En 2000 s’est tenu un rassemblement historique des chefs d’État et de gouvernement au siège de l’Organisation des Nations Unies (ONU) à New York. A l’issue de cette rencontre cent quatre-vingt-neuf (189) pays ont adopté la déclaration du millénaire, dans laquelle les huit (8) objectifs du Millénaire pour le Développement (OMD) ont été annoncés. Quinze (15) ans plus tard, le résultat de l’objectif huit (8) concernant « le partenariat mondial pour le développement » indique que « L’aide publique au développement des pays développés a augmenté de 66 % en valeur réelle entre 2000 et 2014 ». En mettant en parallèle celui-là avec le résultat du premier objectif des OMD qui avait pour but de réduire l’extrême pauvreté et la faim montrant que « la proportion des personnes sous-alimentées dans les pays en développement a diminué de près de moitié depuis 1990. », il devient pertinent de s’interroger sur ce que ces avancements impliquent dans une dimension plus ciblée à savoir la lutte contre la malnutrition en Afrique Subsaharienne.

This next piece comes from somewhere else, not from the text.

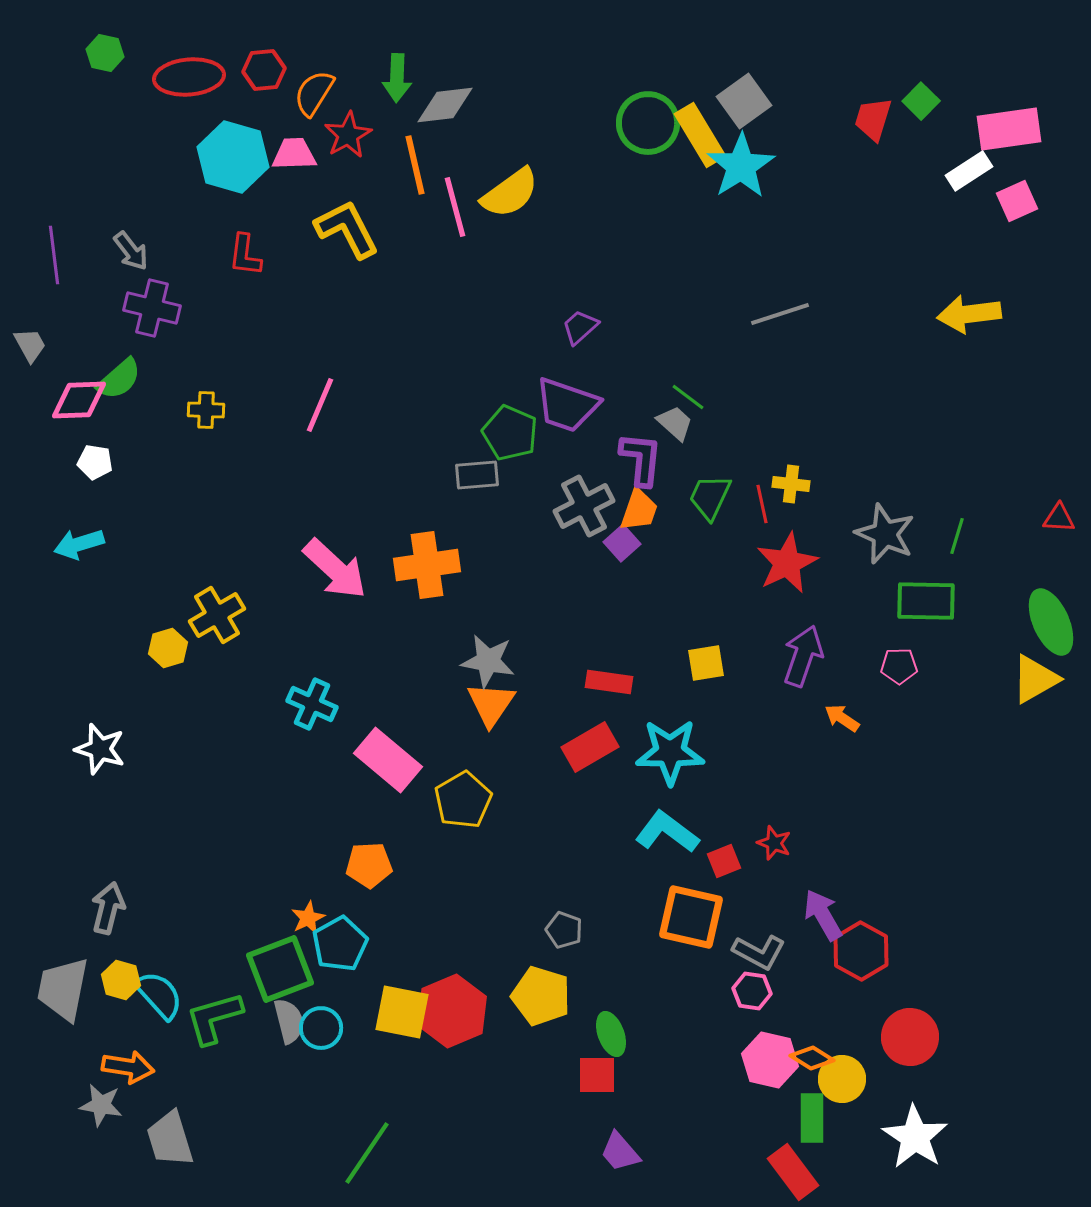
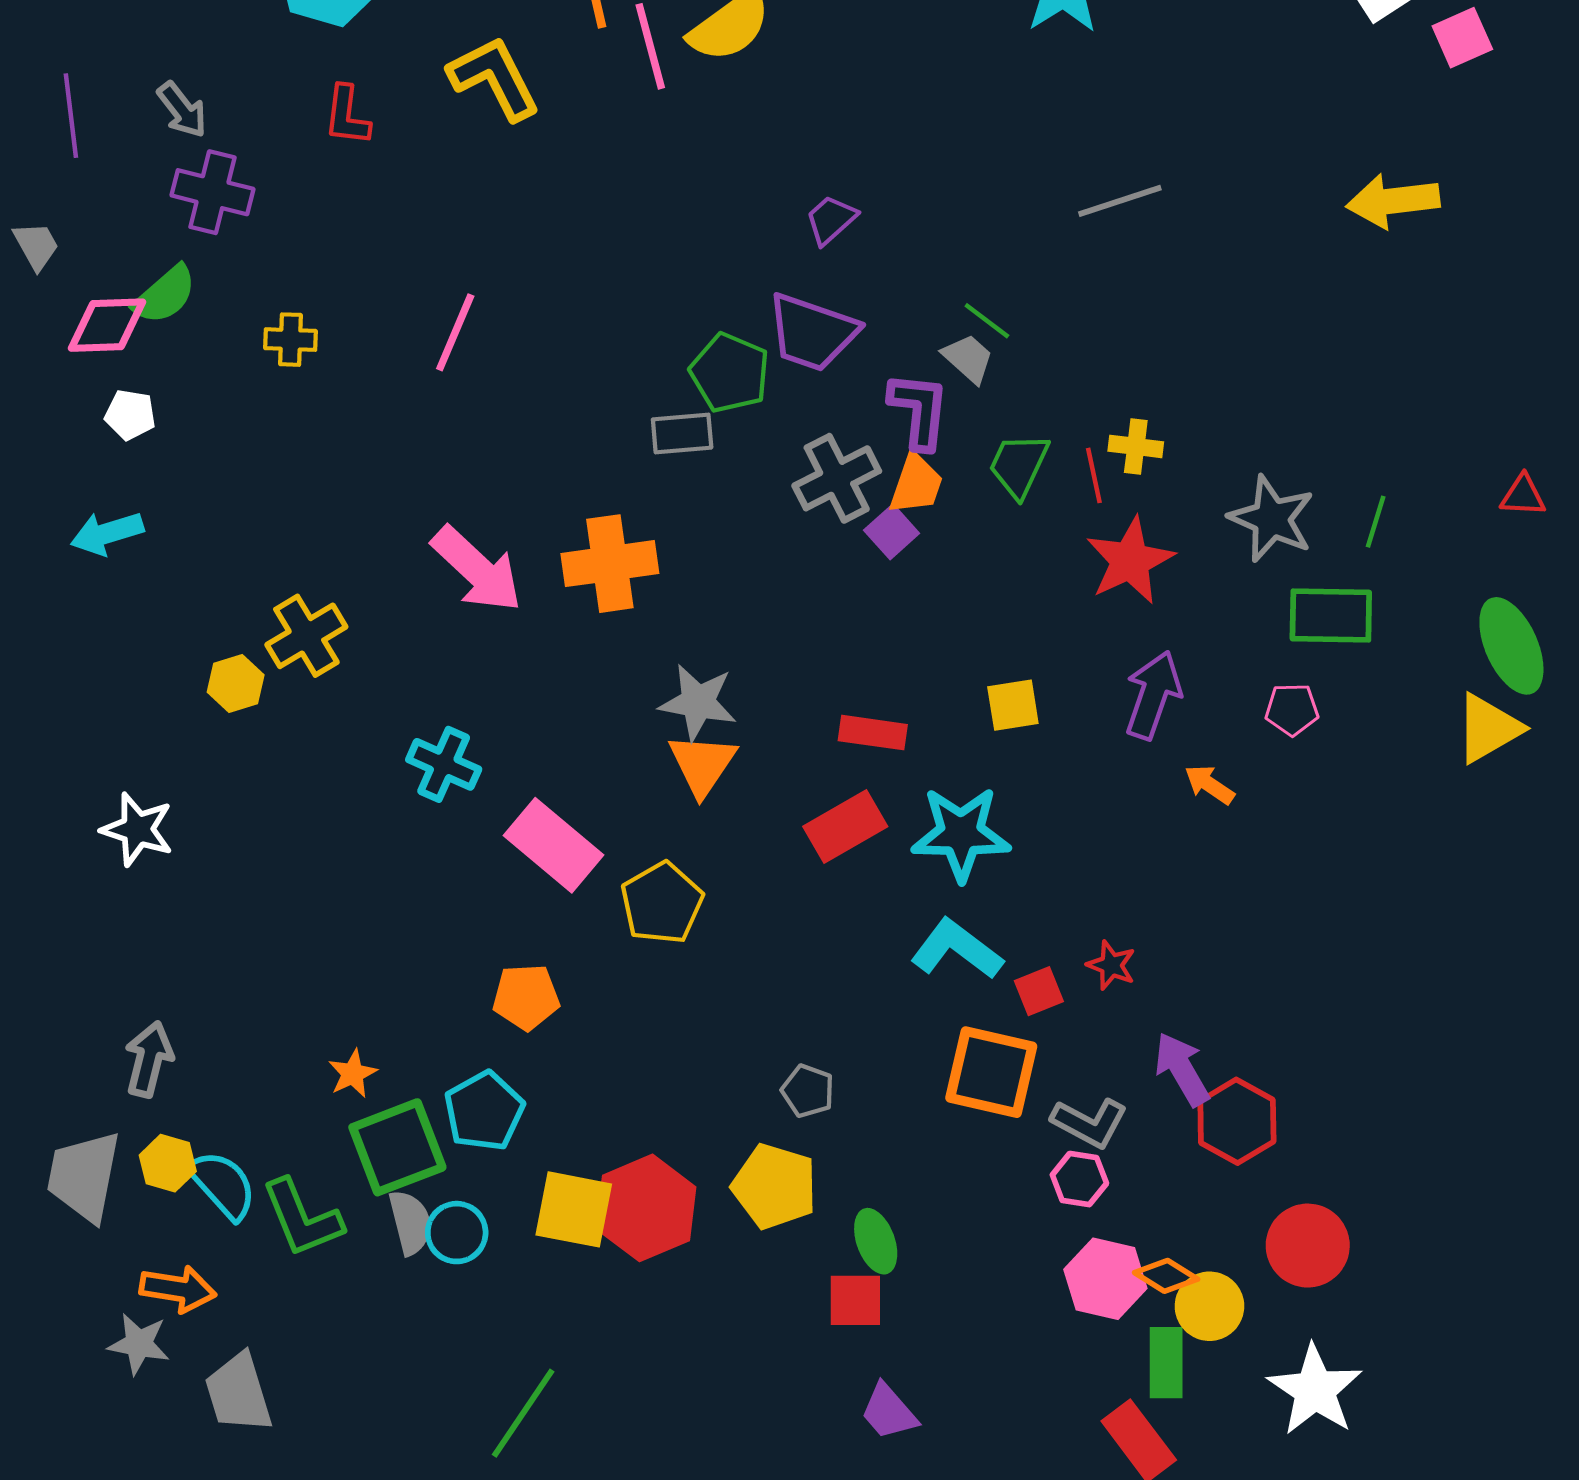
orange star: (308, 918) -> (353, 1074), moved
green L-shape: (214, 1018) -> (302, 1218), turned -96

Malgré les a priori sur le sujet, la malnutrition n’est pas liée simplement à des apports d’aliments en excès ou insuffisants ; elle est principalement causée par une absence de nutriments essentiels affaiblissants les défenses du sujet contre les maladies courantes tout en pesant sur sa croissance. En Afrique , même si l’on constate une augmentation de la visibilité des cas d’obésités et de surpoids -qui sont un autre type de malnutrition- accompagnés par des cas de maladies liées à l’alimentation et à la nutrition comme les maladies cardiovasculaires, les diabètes etc., le type de malnutrition le plus connu par l’inconscient collectif, et attribué au continent africain, est celui lié aux carences qui touche généralement les enfants de moins de cinq (5) ans , dont les deux (2) principales formes sont définies ci-dessous :
- la malnutrition chronique ou retard de croissance est le résultat d’une alimentation et/ou d’une hygiène inadéquate, de l’insuffisance des soins sur une longue période. Le retard de croissance est un indicateur de la pauvreté et de la vulnérabilité. Ses conséquences se mesurent sur le long terme.
- la malnutrition aigüe résultant d’un apport énergétique insuffisante, des pratiques d’allaitement et d’alimentation inadéquate et des maladies récurrents. Ses conséquences sont immédiates et peuvent conduire à des risques de mortalité.
Le nombre de personnes touchées par la malnutrition est assez conséquent tant au niveau planétaire qu’au niveau du continent africain, d’où l’importance d’élaborer des stratégies de réponses harmonieuses, cohérentes et rationnelles nécessitant d’important flux financiers et de compétences diverses faisant appel aux Etats, aux bailleurs, aux agences onusiennes, à la société civile, au secteur privé et au secteur académique. Cela peut être expliqué par différents facteurs et en particulier par les multiples engagements pris par les acteurs de la nutrition présents en Afrique subsaharienne. En guise d’exemple on peut citer le cas du Burkina Faso qui, bien que les derniers événements socio-politiques aient ralenti l’avancement de sa feuille de route, est en cours d’élaborer son Plan Stratégique Multisectoriel. Ceci explique sans nul doute le fait que le gouvernement burkinabé a érigé au rang de priorité nationale : la lutte contre le retard de croissance, en signant le pacte mondial de nutrition pour la croissance économique et sociale.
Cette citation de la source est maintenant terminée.